→ PROBLEM TO WORK ON
Which lines below hold the word "SATA"? Report each one.

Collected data

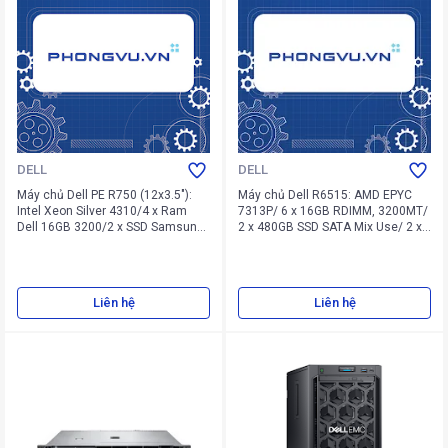
DELL
DELL
Máy chủ Dell PE R750 (12x3.5"):
Máy chủ Dell R6515: AMD EPYC
Intel Xeon Silver 4310/4 x Ram
7313P/ 6 x 16GB RDIMM, 3200MT/
Dell 16GB 3200/2 x SSD Samsung
2 x 480GB SSD SATA Mix Use/ 2 x
PM893 480GB/8 x HDD Seagate
2TB SAS ISE 12Gbps/ PERC H730P/
18TB SATA/Cạc Dell 10Gb 2
iDRAC9,Ent/ BC5720 DP/ DVDRW/
port/10 x Khay Dell 3.5"/2 x Khay
2 x 550W/ No OS/ 3Yr Pro
chuyển/ DVDRW/PERC H755/ 2 x
Liên hệ
Liên hệ
PWS 1400W/ BC5720QP 1GbE/
Rails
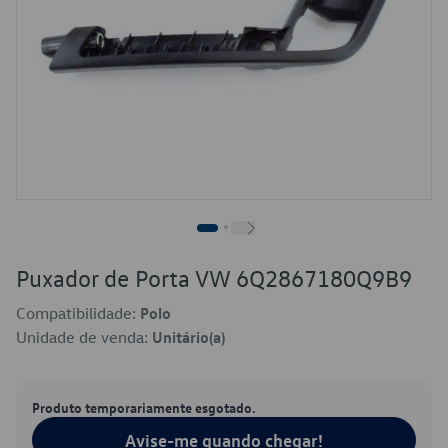
Puxador de Porta VW 6Q2867180Q9B9
Compatibilidade:
Polo
Unidade de venda:
Unitário(a)
Produto temporariamente esgotado.
Avise-me quando chegar!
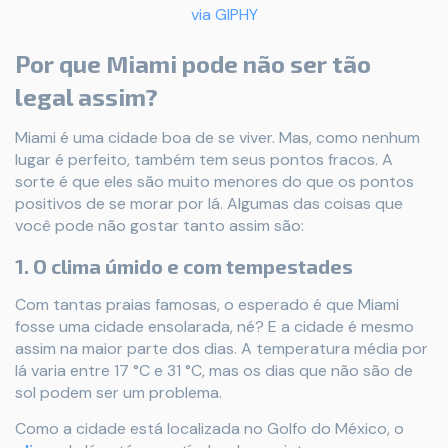
via GIPHY
Por que Miami pode não ser tão
legal assim?
Miami é uma cidade boa de se viver. Mas, como nenhum
lugar é perfeito, também tem seus pontos fracos. A
sorte é que eles são muito menores do que os pontos
positivos de se morar por lá. Algumas das coisas que
você pode não gostar tanto assim são:
1. O clima úmido e com tempestades
Com tantas praias famosas, o esperado é que Miami
fosse uma cidade ensolarada, né? E a cidade é mesmo
assim na maior parte dos dias. A temperatura média por
lá varia entre 17 °C e 31 °C, mas os dias que não são de
sol podem ser um problema.
Como a cidade está localizada no Golfo do México, o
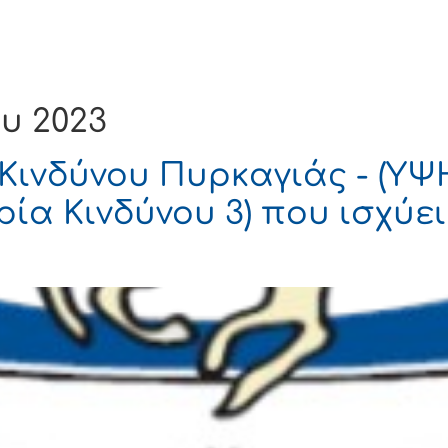
Ενημέρωση
Δήμος
Εξυπηρέτηση
υ 2023
Κινδύνου Πυρκαγιάς - (Υ
ία Κινδύνου 3) που ισχύε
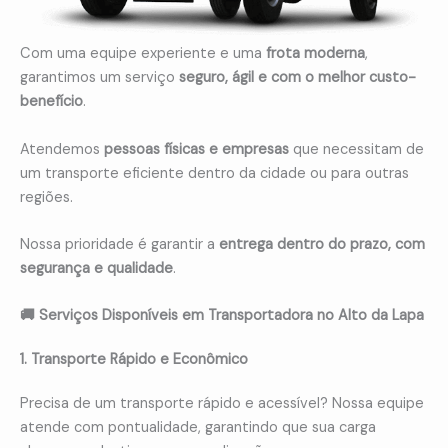
Com uma equipe experiente e uma
frota moderna
,
garantimos um serviço
seguro, ágil e com o melhor custo-
benefício
.
Atendemos
pessoas físicas e empresas
que necessitam de
um transporte eficiente dentro da cidade ou para outras
regiões.
Nossa prioridade é garantir a
entrega dentro do prazo, com
segurança e qualidade
.
🚚 Serviços Disponíveis em Transportadora no Alto da Lapa
1. Transporte Rápido e Econômico
Precisa de um transporte rápido e acessível? Nossa equipe
atende com pontualidade, garantindo que sua carga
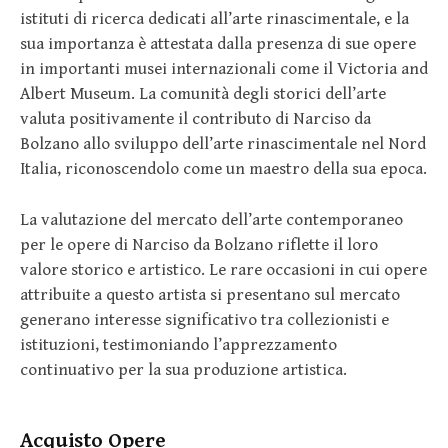
istituti di ricerca dedicati all’arte rinascimentale, e la
sua importanza è attestata dalla presenza di sue opere
in importanti musei internazionali come il Victoria and
Albert Museum. La comunità degli storici dell’arte
valuta positivamente il contributo di Narciso da
Bolzano allo sviluppo dell’arte rinascimentale nel Nord
Italia, riconoscendolo come un maestro della sua epoca.
La valutazione del mercato dell’arte contemporaneo
per le opere di Narciso da Bolzano riflette il loro
valore storico e artistico. Le rare occasioni in cui opere
attribuite a questo artista si presentano sul mercato
generano interesse significativo tra collezionisti e
istituzioni, testimoniando l’apprezzamento
continuativo per la sua produzione artistica.
Acquisto Opere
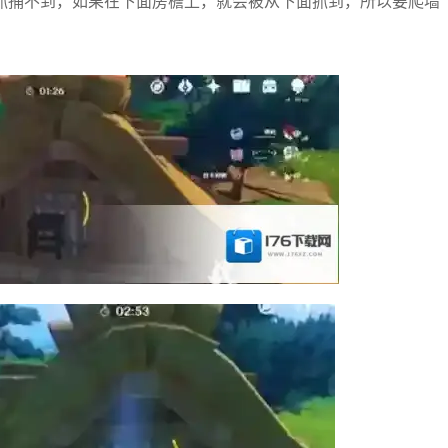
抓捕不到，如果在下面房檐上，就会被从下面抓到，所以要爬墙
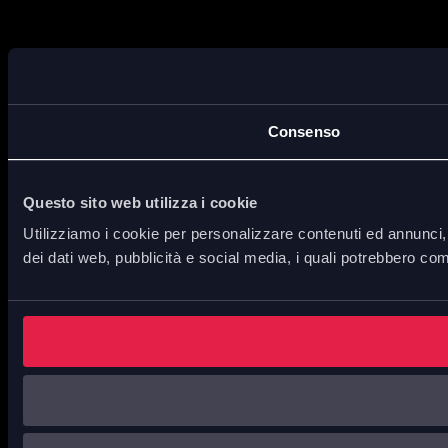
Consenso
Questo sito web utilizza i cookie
Utilizziamo i cookie per personalizzare contenuti ed annunci, p
dei dati web, pubblicità e social media, i quali potrebbero com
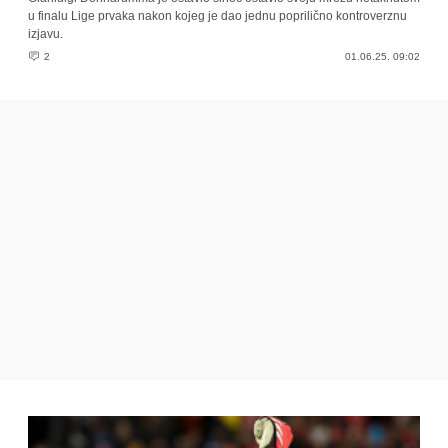
u finalu Lige prvaka nakon kojeg je dao jednu poprilično kontroverznu
izjavu.
2
01.06.25. 09:02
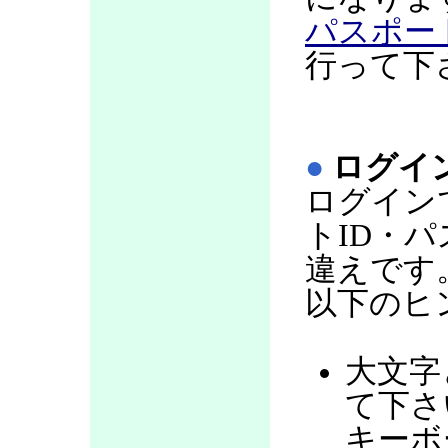
パスポー
行って下
●
ログイ
ログイン
トID・
違えです
以下のヒ
大文字
て下さい
キーボ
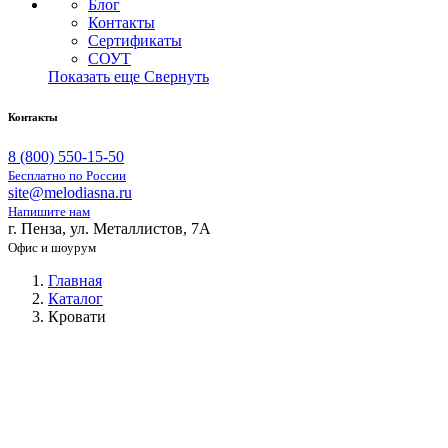
Блог
Контакты
Сертификаты
СОУТ
Показать еще
Свернуть
Контакты
8 (800) 550-15-50
Бесплатно по России
site@melodiasna.ru
Напишите нам
г. Пенза, ул. Металлистов, 7А
Офис и шоурум
Главная
Каталог
Кровати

→ RESULT BELOW
2 x 480GB SSD SATA Mix Use/ 2 x
18TB SATA/Cạc Dell 10Gb 2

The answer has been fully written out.